Bahkan kini muncul semacam "mosi tidak percaya" dari umat terhadap
Partai Islam, sehingga lahirlah dorongan-dorongan untuk mendirikan
Partai Islam baru yang betul-betul menjadi Partai Islam sejati. Sikap
ini merupakan akumulatif kekecewaan terhadap kinerja Partai-Partai Islam
selama ini. Namun demikian, jika diamati dengan cermat, ternyata inti
kekecewaan umat sebenarnya terletak pada jurang perbedaan pemahaman pola
pikir antara Partai dan Umat di bawah (Awam). Partai lebih fokus kepada
"hukum" (ijtihad politik), sedang Awam terpaku pada "etika".
Apa beda hukum dan etika ? Sebagai ilustrasi, jika seorang Ulama dengan
atribut keulamaannya bermusafir di bulan Ramadhan, lalu makan siang di
sebuah restoran, maka secara "hukum" dia tidak salah karena musafir
boleh tidak berpuasa, namun secara "etika" sulit diterima oleh Awam
karena Ulama adalah panutan.
Hukum dan Etika
Aneka tingkah laku dan gerakan Partai-Partai Islam yang selama ini
disaksikan Awam telah menimbulkan keresahan di tengah kehidupan umat
sebagai pemilih terbesar Partai Islam.
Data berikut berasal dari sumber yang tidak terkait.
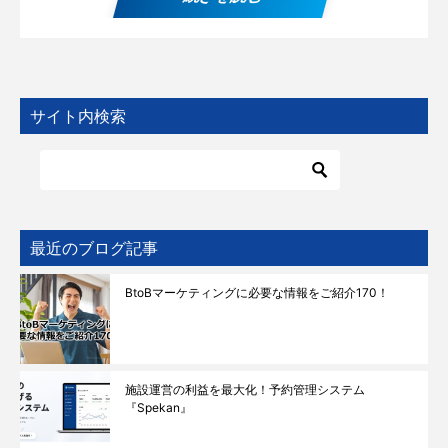
サイト内検索
最近のブログ記事
BtoBマーケティングに必要な情報をご紹介170！
施設運営の利益を最大化！予約管理システム
『Spekan』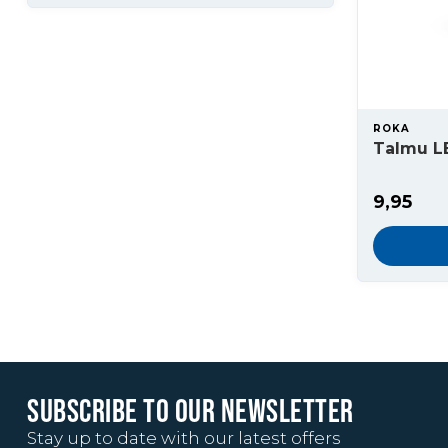
ROKA
Talmu L
9,95
SUBSCRIBE TO OUR NEWSLETTER
Stay up to date with our latest offers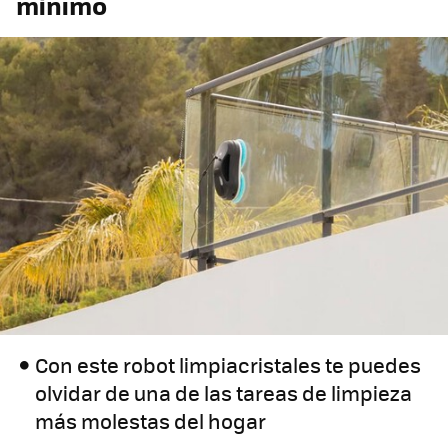
mínimo
Con este robot limpiacristales te puedes
olvidar de una de las tareas de limpieza
más molestas del hogar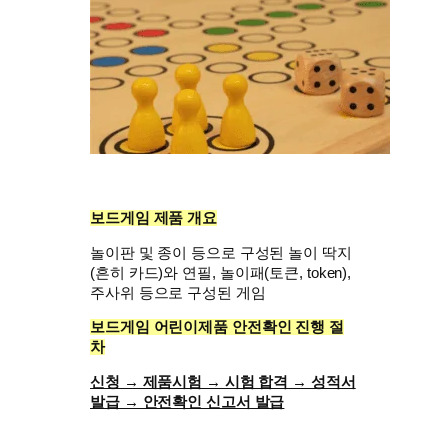
보드게임 제품 개요
놀이판 및 종이 등으로 구성된 놀이 딱지
(흔히 카드)와 연필, 놀이패(토큰, token),
주사위 등으로 구성된 게임
보드게임 어린이제품 안전확인 진행 절
차
신청 → 제품시험 → 시험 합격 → 성적서
발급 → 안전확인 신고서 발급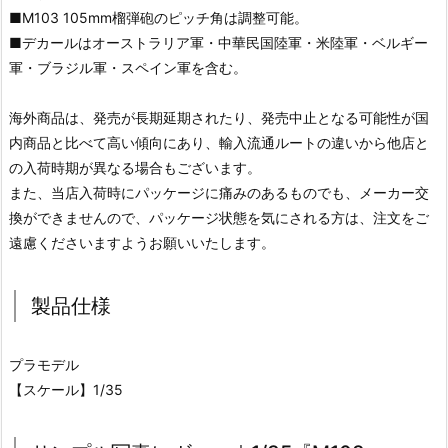
■M103 105mm榴弾砲のピッチ角は調整可能。
■デカールはオーストラリア軍・中華民国陸軍・米陸軍・ベルギー
軍・ブラジル軍・スペイン軍を含む。
海外商品は、発売が長期延期されたり、発売中止となる可能性が国
内商品と比べて高い傾向にあり、輸入流通ルートの違いから他店と
の入荷時期が異なる場合もございます。
また、当店入荷時にパッケージに痛みのあるものでも、メーカー交
換ができませんので、パッケージ状態を気にされる方は、注文をご
遠慮くださいますようお願いいたします。
製品仕様
プラモデル
【スケール】1/35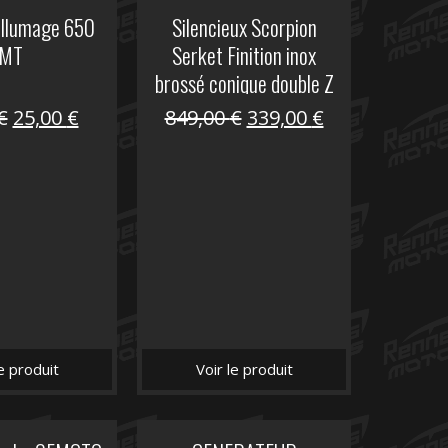
allumage 650
Silencieux Scorpion
MT
Serket Finition inox
brossé conique double Z
1000
Le
Le
Le
Le
€
25,00
€
849,00
€
339,00
€
prix
prix
prix
prix
initial
actuel
initial
actuel
était :
est :
était :
est :
53,40 €.
25,00 €.
849,00 €.
339,00 €.
le produit
Voir le produit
Keresahan tersebut sebagai
refleksi perbedaan penafsiran hukum dan etika antara Partai dan Awam
dalam berbagai peristiwa, antara lain :
Pertama, tatkala berbagai Ormas Islam dan sejumlah Partai Islam sedang
mati-matian memperjuangkan pengembalian Piagam Jakarta di DPR/MPR RI,
justru ada Partai Islam lain yang menggebu-gebu mementahkannya dengan
dalih memperjuangkan Piagam Madinah, dan seorang Petinggi Partai Islam
lainnya memberi pernyataan bahwa Piagam Jakarta adalah masa lalu, dan
yang lainnya lagi menyatakan amandemen UUD 1945 sudah final. Secara
ijtihad politik sah-sah saja, namun secara etika membingungkan Awam.
Kedua, tatkala sejumlah Partai Islam telah sepakat membangun Fraksi
Islam di DPR/MPR RI sebagai wujud persaudaraan dan persatuan, tiba-tiba
ada Partai Islam yang lebih suka berkoalisi dengan Partai lain dengan
dalih reformasi. Secara ijtihad politik bisa dijelaskan, namun secara
etika mengagetkan Awam.
Ketiga, sejumlah Partai Islam saat kampanye berteriak mengharamkan
Presiden Wanita, tapi ketika mereka harus menggulingkan Presiden Pria
dengan konsekwensi Presiden Wanita yang naik, mereka kerjakan juga
dengan dalih "darurat". Padahal mereka punya alternatif untuk
memperjuangkan Pemilu Ulang, tapi kenyataannya tidak ada formulasi
perjuangan politik ke arah sana, bahkan mereka ikut bagi-bagi kue
kekuasaan bersama Presiden Wanita yang semula mereka haramkan. Secara
ijtihad politik bisa dipahami, namun secara etika sulit diterima Awam.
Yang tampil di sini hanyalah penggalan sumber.